Application of statistical physical, DFT computation and molecular dynamics simulation for enhanced removal of crystal violet and basic fuchsin dyes utilizing biosorbent derived from residual watermelon seeds (Citrullus lanatus)

Abstract

This study investigates the use of watermelon seeds (Citrullus lanatus), a plentiful and cost-effective biosorbent, for the removal of basic fuchsin (BF) and crystal violet (CV) dyes from aqueous solutions. Characterization of the biosorbent was conducted using Fourier Transform Infrared Spectroscopy (FT-IR), X-Ray Diffraction (XRD), and Scanning Electron Microscopy (SEM), while Brunauer–Emmett–Teller (BET) analysis revealed a specific surface area (SBET) of 54.50 m² g−1, highlighting its mesoporous structure advantageous for adsorption.
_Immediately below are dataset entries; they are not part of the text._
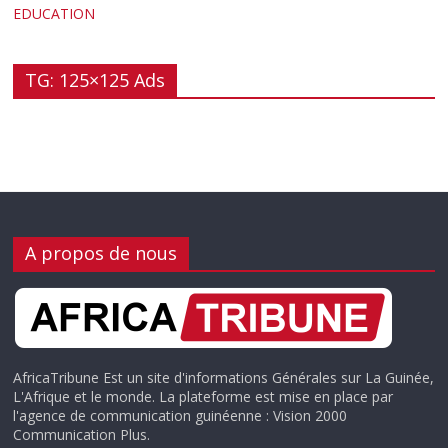
EDUCATION
TG: 125×125 Ads
A propos de nous
AfricaTribune Est un site d'informations Générales sur La Guinée,
L'Afrique et le monde. La plateforme est mise en place par
l'agence de communication guinéenne : Vision 2000
Communication Plus.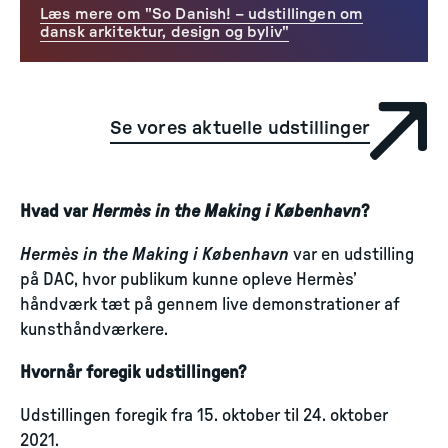
Læs mere om "So Danish! – udstillingen om
dansk arkitektur, design og byliv"
Se vores aktuelle udstillinger
Hvad var
Hermès in the Making i København
?
Hermès in the Making i København
var en udstilling
på DAC, hvor publikum kunne opleve Hermès’
håndværk tæt på gennem live demonstrationer af
kunsthåndværkere.
Hvornår foregik udstillingen?
Udstillingen foregik fra 15. oktober til 24. oktober
2021.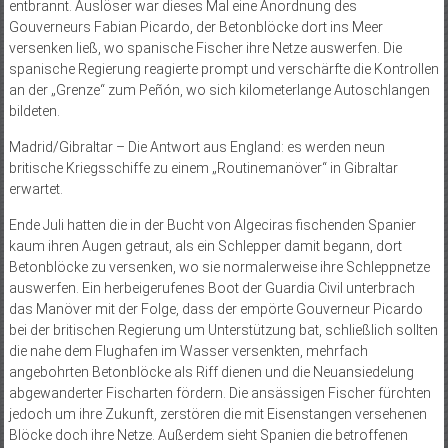
entbrannt. Auslöser war dieses Mal eine Anordnung des
Gouverneurs Fabian Picardo, der Betonblöcke dort ins Meer
versenken ließ, wo spanische Fischer ihre Netze auswerfen. Die
spanische Regierung reagierte prompt und verschärfte die Kontrollen
an der „Grenze“ zum Peñón, wo sich kilometerlange Autoschlangen
bildeten.
Madrid/Gibraltar – Die Antwort aus England: es werden neun
britische Kriegsschiffe zu einem „Routinemanöver“ in Gibraltar
erwartet.
Ende Juli hatten die in der Bucht von Algeciras fischenden Spanier
kaum ihren Augen getraut, als ein Schlepper damit begann, dort
Betonblöcke zu versenken, wo sie normalerweise ihre Schleppnetze
auswerfen. Ein herbeigerufenes Boot der Guardia Civil unterbrach
das Manöver mit der Folge, dass der empörte Gouverneur Picardo
bei der britischen Regierung um Unterstützung bat, schließlich sollten
die nahe dem Flughafen im Wasser versenkten, mehrfach
angebohrten Betonblöcke als Riff dienen und die Neuansiedelung
abgewanderter Fischarten fördern. Die ansässigen Fischer fürchten
jedoch um ihre Zukunft, zerstören die mit Eisenstangen versehenen
Blöcke doch ihre Netze. Außerdem sieht Spanien die betroffenen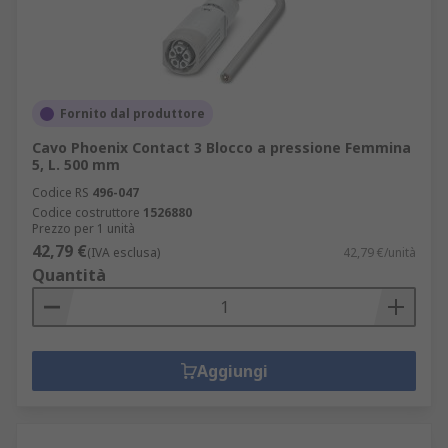
Fornito dal produttore
Cavo Phoenix Contact 3 Blocco a pressione Femmina
5, L. 500 mm
Codice RS
496-047
Codice costruttore
1526880
Prezzo per 1 unità
42,79 €
(IVA esclusa)
42,79 €/unità
Quantità
Aggiungi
Adsorption isotherms were best described by the Langmuir model, indicating monolayer adsorption with high correlation coefficients (R² values of 0.9959 for CV and 0.9978 for BF) and notable adsorption capacities of 139.2493 mg g−1 for CV and 238.80501 mg g−1 for BF. Thermodynamic analysis confirmed the spontaneous and exothermic nature of the adsorption, driven by molecular interactions. To elucidate the adsorption mechanism at the molecular level, we employed Density Functional Theory (DFT) calculations, Molecular Dynamics (MD) simulations, and Non-Covalent Interaction (NCI) analysis. These computational methods provided insights that closely aligned with experimental data, establishing a robust theoretical-experimental framework for understanding dye adsorption by watermelon seed biosorbent. The practical implications of our findings are significant, suggesting that watermelon seed biosorbent can be effectively scaled up for industrial effluent treatment in continuous systems. The study underscores the potential of utilizing this sustainable and economically viable biosorbent for environmental remediation, offering a promising alternative to conventional adsorbents with its high efficiency and lower sensitivity to environmental conditions such as pH and temperature.